Another interesting aspect is the
RANKL:
OPG ratio. This ratio is a useful marker for monitoring fracture healing [
62] and, thus, bone turnover and mineralization [
63]. As previously described, RANKL potentiates osteoclastogenesis, whereas OPG prevents the RANKL effect; therefore, when the ratio is above 1, bone resorption/osteoclast activation predominates, and when it is below 1, bone formation/osteoclast inhibition predominates. For HBDCs (
Figure 3) at 3 W and for all samples without coating,
OPG expression was much higher than
RANKL expression, resulting in a really low ratio. At 5 W (without coating),
RANKL and
OPG expressions tended to be at the same level, and the ratio was approximately 1. However, at 3 W with POPE coating,
RANKL increased drastically, whereas
OPG decreased (ratio ≥ 1), and at 5 W, both expressions were higher with POPE than without POPE, but resulted in a ratio oscillating at approximately 1 (except for MP, 1.4). From these results, it may be concluded that POPE coating potentiates and accelerates osteoblastogenesis and, therefore, likely assists bone remodeling. For Saos-2 cells (
Figure 4), the results were very different, and it is difficult to find a common trend. It could be said for MP and Small that POPE coating potentiates (increases) the ratio; however, (via an
OPG increase), for the other materials, contrasting results (decreases) were observed. However, no special tendency was observed to explain this phenomenon.

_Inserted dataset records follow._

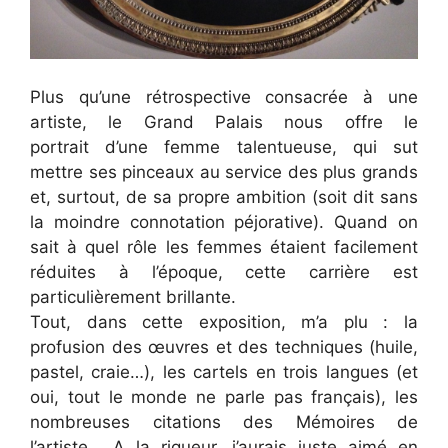
Plus qu’une rétrospective consacrée à une
artiste, le Grand Palais nous offre le
portrait d’une femme talentueuse, qui sut
mettre ses pinceaux au service des plus grands
et, surtout, de sa propre ambition (soit dit sans
la moindre connotation péjorative). Quand on
sait à quel rôle les femmes étaient facilement
réduites à l’époque, cette carrière est
particulièrement brillante.
Tout, dans cette exposition, m’a plu : la
profusion des œuvres et des techniques (huile,
pastel, craie…), les cartels en trois langues (et
oui, tout le monde ne parle pas français), les
nombreuses citations des Mémoires de
l’artiste… A la rigueur, j’aurais juste aimé en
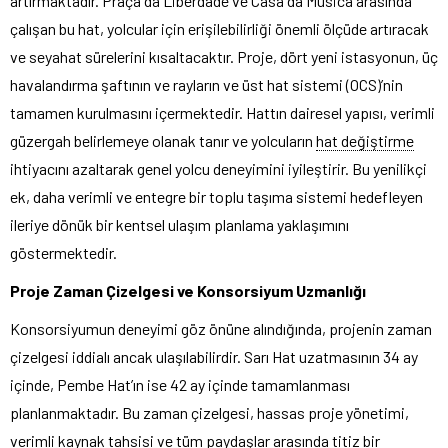
artırmaktadır. Praça da Liberdade ve Casa da Música arasında
çalışan bu hat, yolcular için erişilebilirliği önemli ölçüde artıracak
ve seyahat sürelerini kısaltacaktır. Proje, dört yeni istasyonun, üç
havalandırma şaftının ve rayların ve üst hat sistemi (OCS)’nin
tamamen kurulmasını içermektedir. Hattın dairesel yapısı, verimli
güzergah belirlemeye olanak tanır ve yolcuların
hat değiştirme
ihtiyacını azaltarak genel yolcu deneyimini iyileştirir. Bu yenilikçi
ek, daha verimli ve entegre bir toplu taşıma sistemi hedefleyen
ileriye dönük bir kentsel ulaşım planlama yaklaşımını
göstermektedir.
Proje Zaman Çizelgesi ve Konsorsiyum Uzmanlığı
Konsorsiyumun deneyimi göz önüne alındığında, projenin zaman
çizelgesi iddialı ancak ulaşılabilirdir. Sarı Hat uzatmasının 34 ay
içinde, Pembe Hat’ın ise 42 ay içinde tamamlanması
planlanmaktadır. Bu zaman çizelgesi, hassas proje yönetimi,
verimli
kaynak
tahsisi ve tüm paydaşlar arasında titiz bir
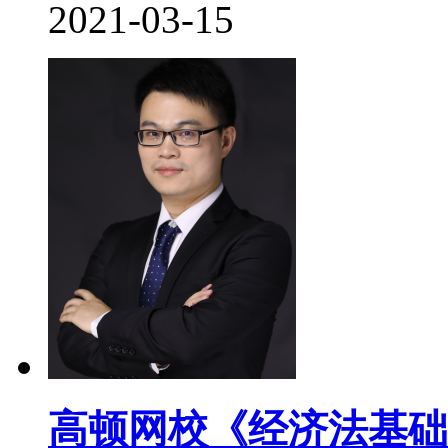
2021-03-15
高顿网校《经济法基础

In conclusion, it can be said that a preference for lower porosity was seen for Saos-2 cells, whereas primary cells, i.e., HBDCs, preferred higher porosity. However, POPE coating increased this trend. Furthermore, RANKL/OPG expressions and ratio analyses were able to highlight a special effect of POPE on faster bone remodeling/turnover for HBDCs. Here, Saos-2 cells exhibited a completely different behavior pattern than HBDCs, supporting that primary cells should be preferred relative to cell lines. Porous material could improve tissue implantation via cell colonization and POPE coating could further strengthen the intimate interface between tissue and material via faster mineralization and tissue remodeling.